[Stored data entries]
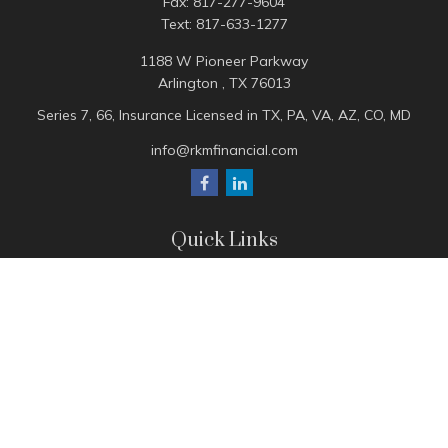
Fax:
817-277-9604
Text:
817-633-1277
1188 W Pioneer Parkway
Arlington ,
TX
76013
Series 7, 66, Insurance Licensed in TX, PA, VA, AZ, CO, MD
info@rkmfinancial.com
Quick Links
Tax Portal
ShareFile Portal
Avantax Client Portal
eMoney
Pay Invoice
Check the background of your financial professional on
FINRA's
BrokerCheck
.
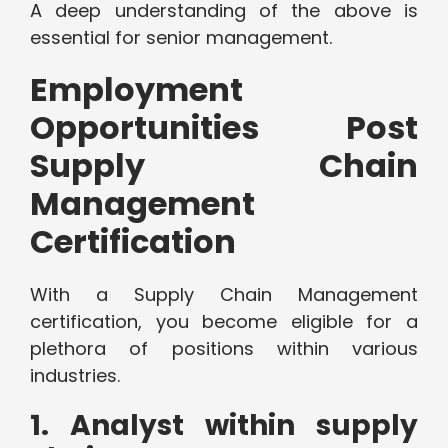
A deep understanding of the above is
essential for senior management.
Employment
Opportunities Post
Supply Chain
Management
Certification
With a Supply Chain Management
certification, you become eligible for a
plethora of positions within various
industries.
1. Analyst within supply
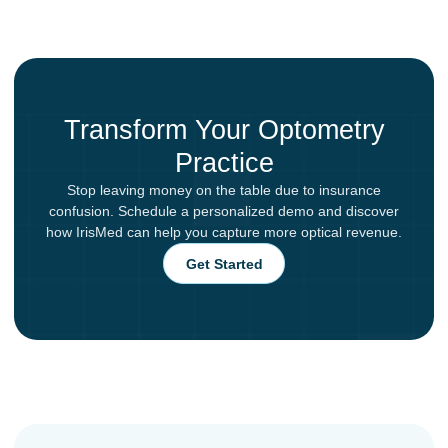
Transform Your Optometry
Practice
Stop leaving money on the table due to insurance
confusion. Schedule a personalized demo and discover
how IrisMed can help you capture more optical revenue.
Get Started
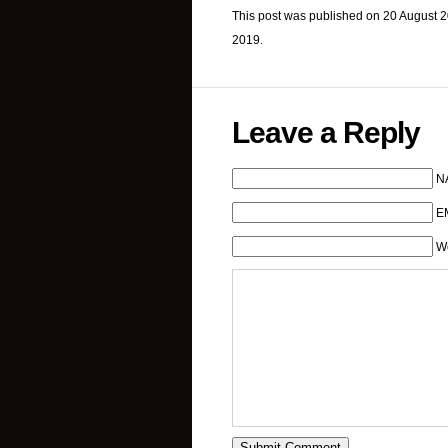
This post was published on 20 August 2
2019.
Leave a Reply
N
EM
W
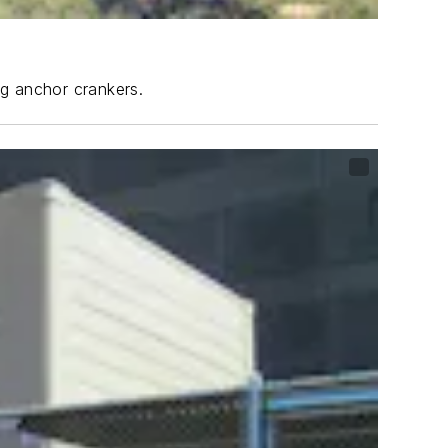
ng anchor crankers.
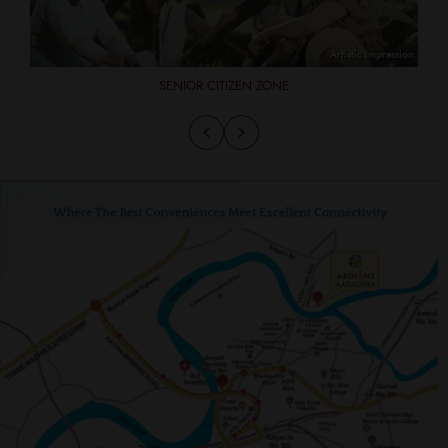
SENIOR CITIZEN ZONE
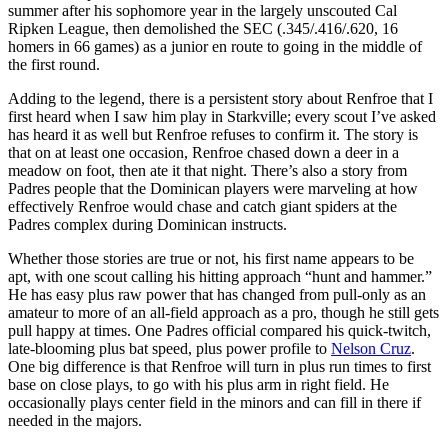
summer after his sophomore year in the largely unscouted Cal
Ripken League, then demolished the SEC (.345/.416/.620, 16
homers in 66 games) as a junior en route to going in the middle of
the first round.
Adding to the legend, there is a persistent story about Renfroe that I
first heard when I saw him play in Starkville; every scout I’ve asked
has heard it as well but Renfroe refuses to confirm it. The story is
that on at least one occasion, Renfroe chased down a deer in a
meadow on foot, then ate it that night. There’s also a story from
Padres people that the Dominican players were marveling at how
effectively Renfroe would chase and catch giant spiders at the
Padres complex during Dominican instructs.
Whether those stories are true or not, his first name appears to be
apt, with one scout calling his hitting approach “hunt and hammer.”
He has easy plus raw power that has changed from pull-only as an
amateur to more of an all-field approach as a pro, though he still gets
pull happy at times. One Padres official compared his quick-twitch,
late-blooming plus bat speed, plus power profile to
Nelson Cruz
.
One big difference is that Renfroe will turn in plus run times to first
base on close plays, to go with his plus arm in right field. He
occasionally plays center field in the minors and can fill in there if
needed in the majors.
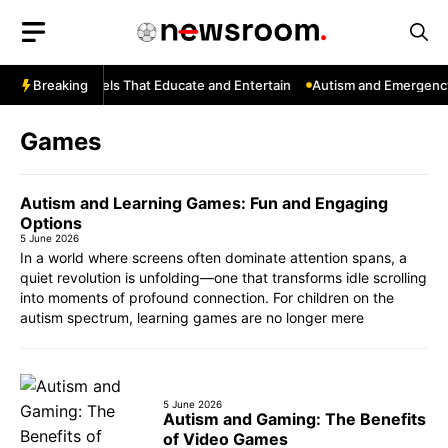
Skip
to
content
YouTube: Channels That Educate and Entertain
Breaking
Autism and Emergency 
Games
Autism and Learning Games: Fun and Engaging
Options
5 June 2026
In a world where screens often dominate attention spans, a
quiet revolution is unfolding—one that transforms idle scrolling
into moments of profound connection. For children on the
autism spectrum, learning games are no longer mere
5 June 2026
Autism and Gaming: The Benefits
of Video Games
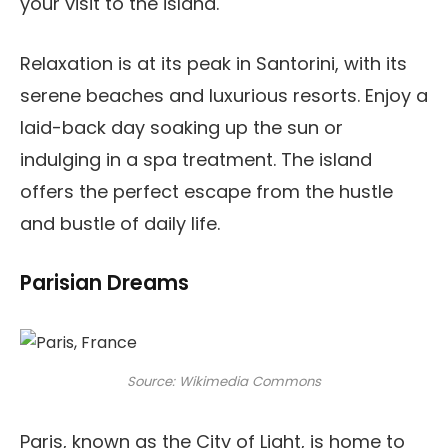
your visit to the island.
Relaxation is at its peak in Santorini, with its
serene beaches and luxurious resorts. Enjoy a
laid-back day soaking up the sun or
indulging in a spa treatment. The island
offers the perfect escape from the hustle
and bustle of daily life.
Parisian Dreams
Source: Wikimedia Commons
Paris, known as the City of Light, is home to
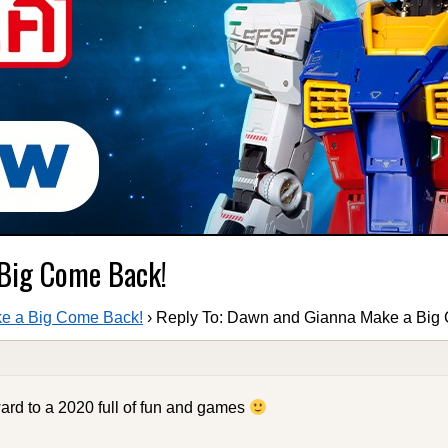
 Big Come Back!
e a Big Come Back!
›
Reply To: Dawn and Gianna Make a Big
ard to a 2020 full of fun and games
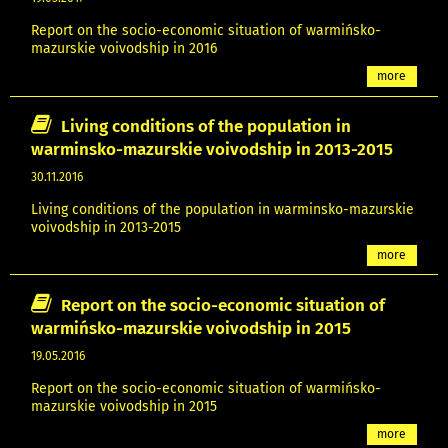
Report on the socio-economic situation of warmińsko-
mazurskie voivodship in 2016
more
Living conditions of the population in
warminsko-mazurskie voivodship in 2013-2015
30.11.2016
Living conditions of the population in warminsko-mazurskie
voivodship in 2013-2015
more
Report on the socio-economic situation of
warmińsko-mazurskie voivodship in 2015
19.05.2016
Report on the socio-economic situation of warmińsko-
mazurskie voivodship in 2015
more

◆ DIRECTIONS:
What lines in the records contain the word "Chain"? Return each one.

◆ TASK RESPONSE:
Supply Chain
With a Supply Chain Management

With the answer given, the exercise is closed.